State GOP Chairman Brad Courtney  said city election officials "have failed the voters of Wisconsin" by not correcting the errors.

The GOP allegations mirror ones the party raised before the 2004 presidential election.

Ah yes, the 2004 election, a banner year in still uninvestigated GOP voter suppression efforts. And in 2006, as in 2004, the errors were largely human errors. In one instance, a street name had been changed since the roll was created.

But of course, the really interesting thing here is that the state GOP came out with this line about two weeks after Gonzales and Bush had their conversation.

Maybe it's worth looking into communications between the White House and the WI GOP in the runup to the 2006 elections. Who knows, maybe this came up.
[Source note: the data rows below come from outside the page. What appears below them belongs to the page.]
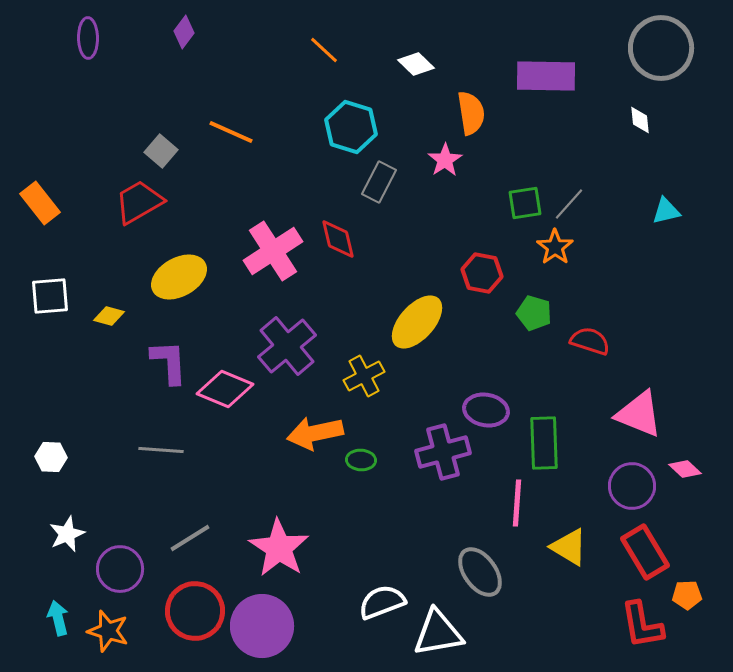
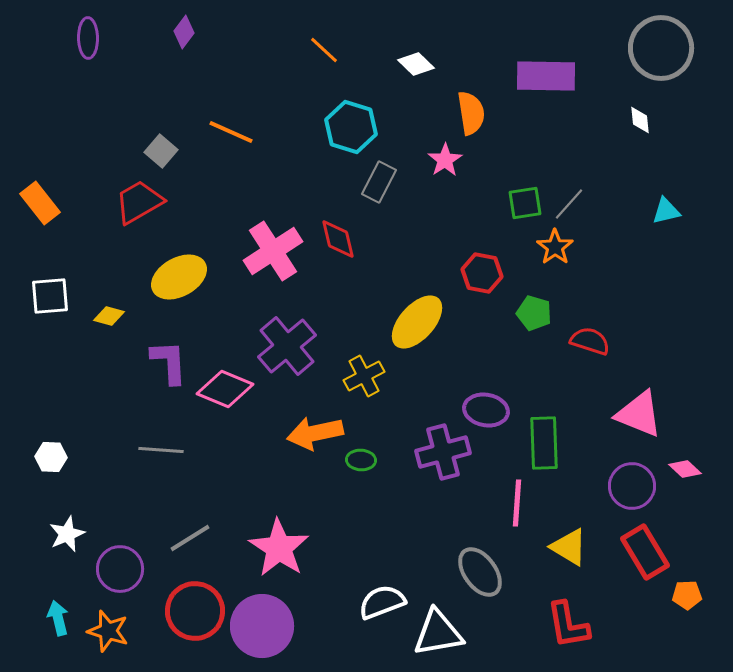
red L-shape at (642, 625): moved 74 px left
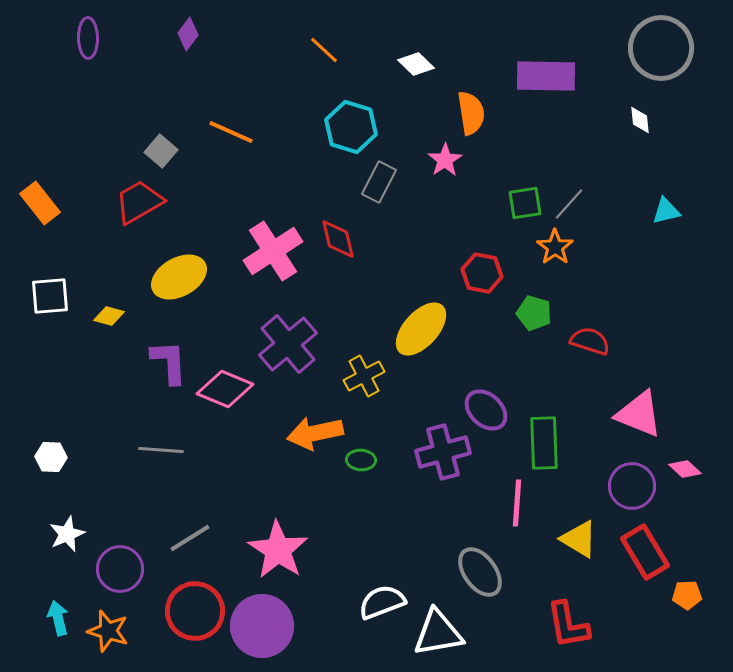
purple diamond at (184, 32): moved 4 px right, 2 px down
yellow ellipse at (417, 322): moved 4 px right, 7 px down
purple cross at (287, 346): moved 1 px right, 2 px up
purple ellipse at (486, 410): rotated 33 degrees clockwise
yellow triangle at (569, 547): moved 10 px right, 8 px up
pink star at (279, 548): moved 1 px left, 2 px down
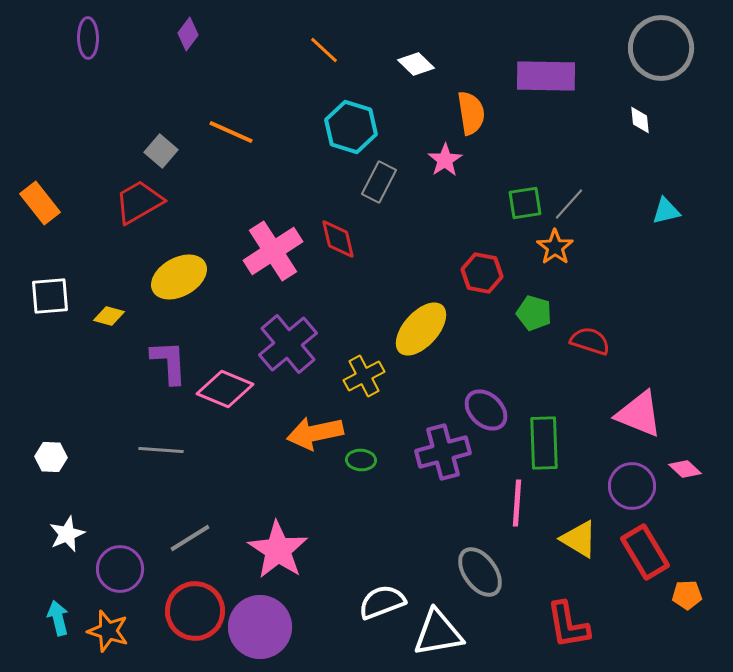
purple circle at (262, 626): moved 2 px left, 1 px down
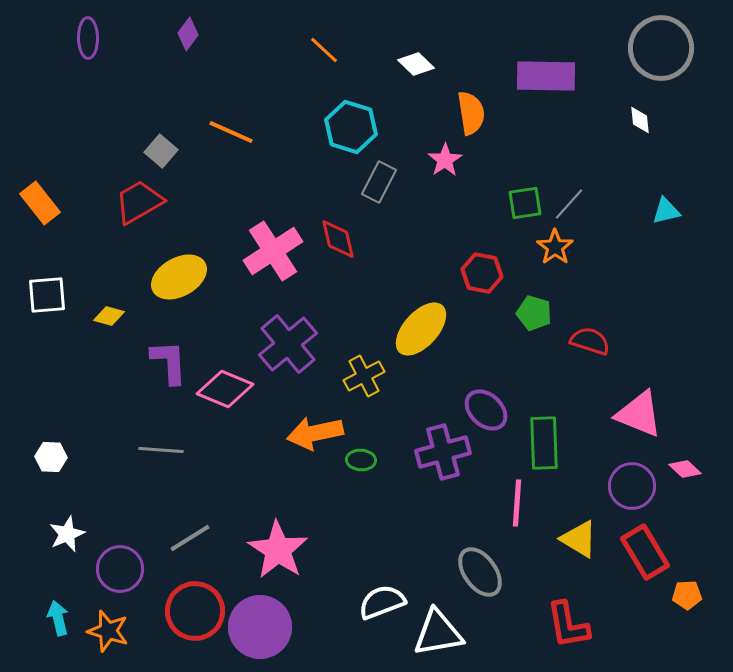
white square at (50, 296): moved 3 px left, 1 px up
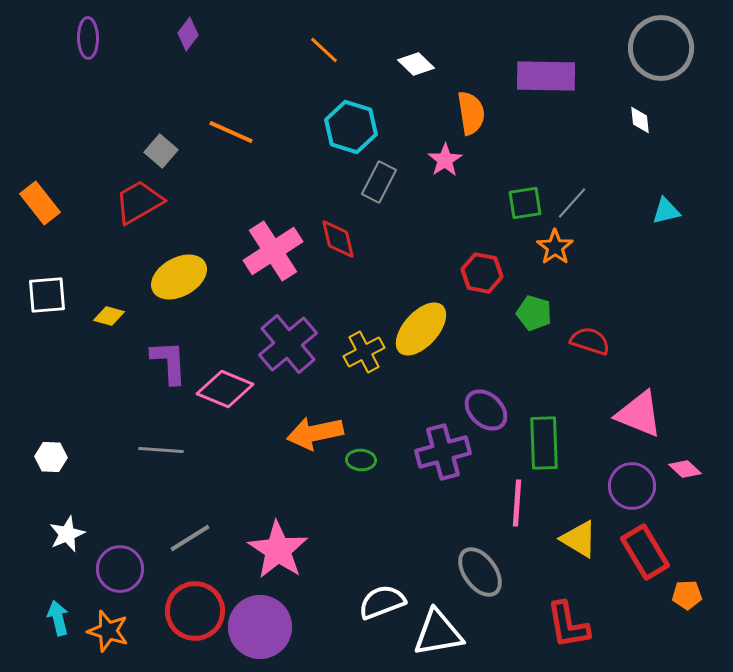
gray line at (569, 204): moved 3 px right, 1 px up
yellow cross at (364, 376): moved 24 px up
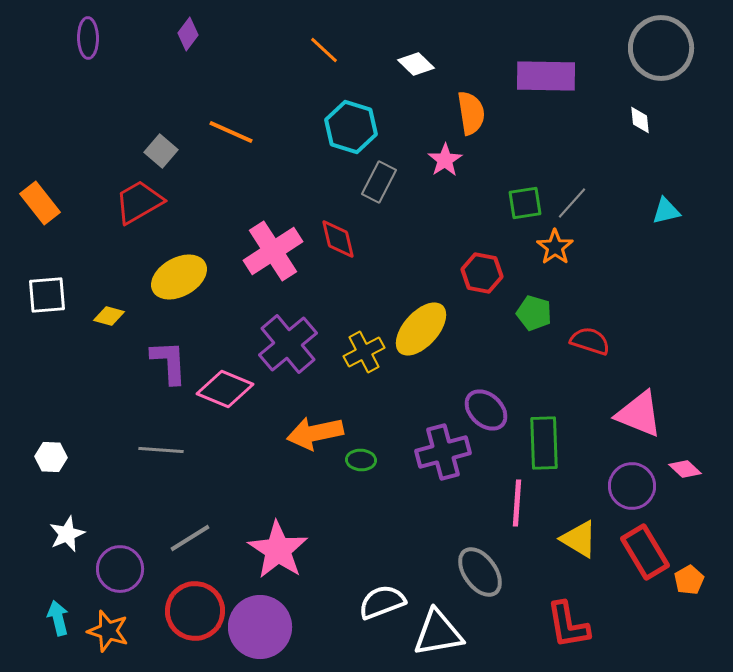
orange pentagon at (687, 595): moved 2 px right, 15 px up; rotated 28 degrees counterclockwise
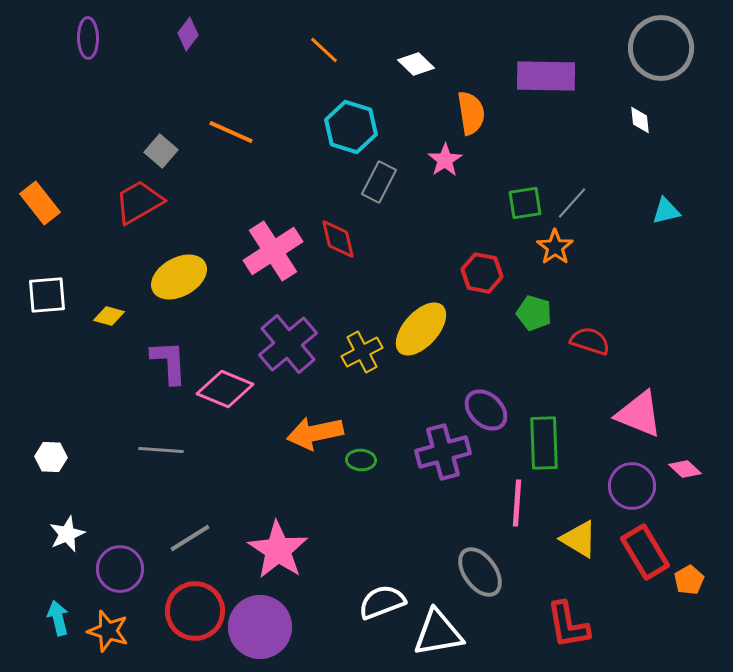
yellow cross at (364, 352): moved 2 px left
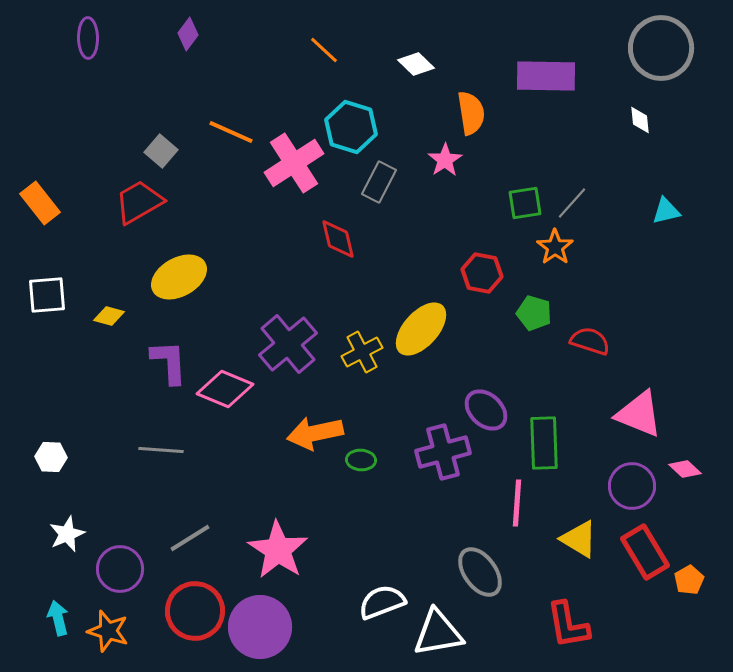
pink cross at (273, 251): moved 21 px right, 88 px up
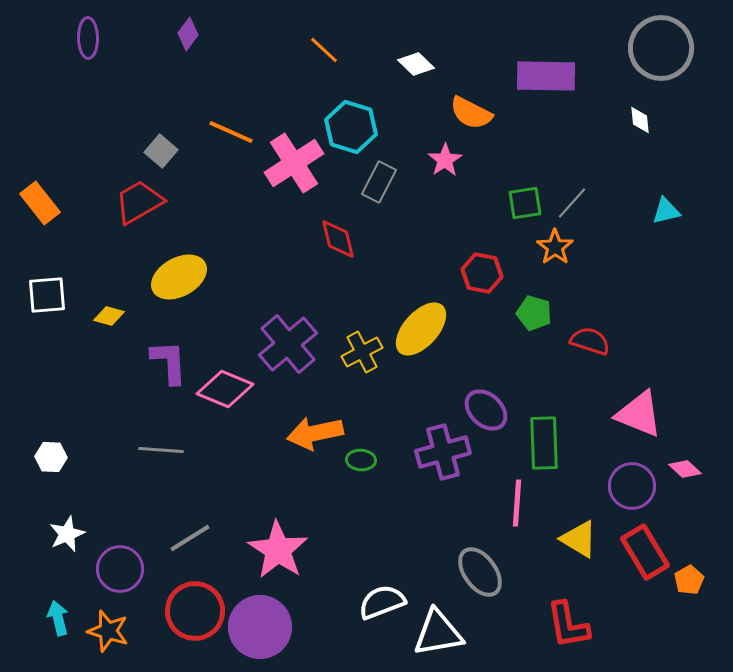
orange semicircle at (471, 113): rotated 126 degrees clockwise
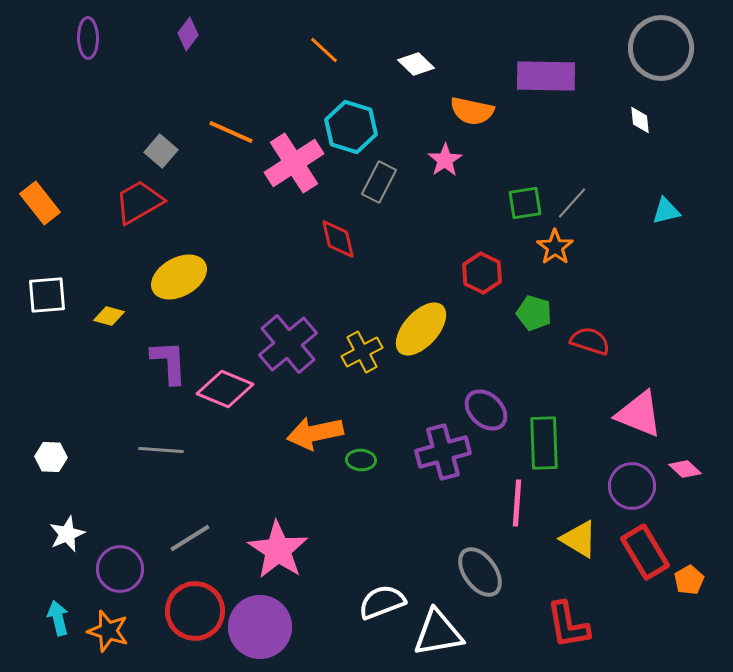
orange semicircle at (471, 113): moved 1 px right, 2 px up; rotated 15 degrees counterclockwise
red hexagon at (482, 273): rotated 15 degrees clockwise
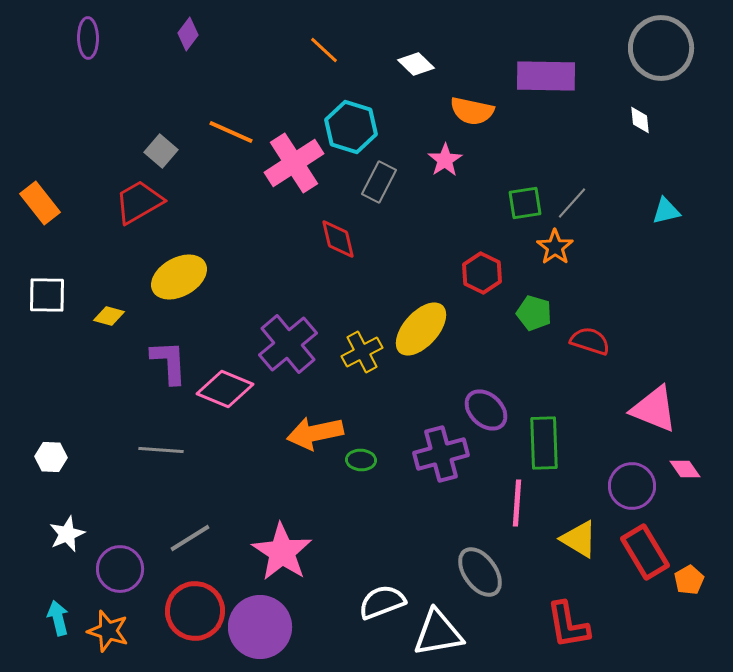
white square at (47, 295): rotated 6 degrees clockwise
pink triangle at (639, 414): moved 15 px right, 5 px up
purple cross at (443, 452): moved 2 px left, 2 px down
pink diamond at (685, 469): rotated 12 degrees clockwise
pink star at (278, 550): moved 4 px right, 2 px down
(Obviously the GOP's scare tactics didn't work. And the media didn't hop all over it the way they did the last time -- no doubt in part because St. Steven Biskupic had declared he had found no evidence of a voter fraud conspiracy in Milwaukee (on his way to prosecuting a young mother and a grandmother on ridiculous charges).

But the fact that it didn't work doesn't make raising bogus charges any less reprehensible. And if the gubernatorial race had been any closer -- instead of Doyle mopping the floor with Green -- you can bet the Repubs would have used this list as Exhibit A of widespread irregularity.)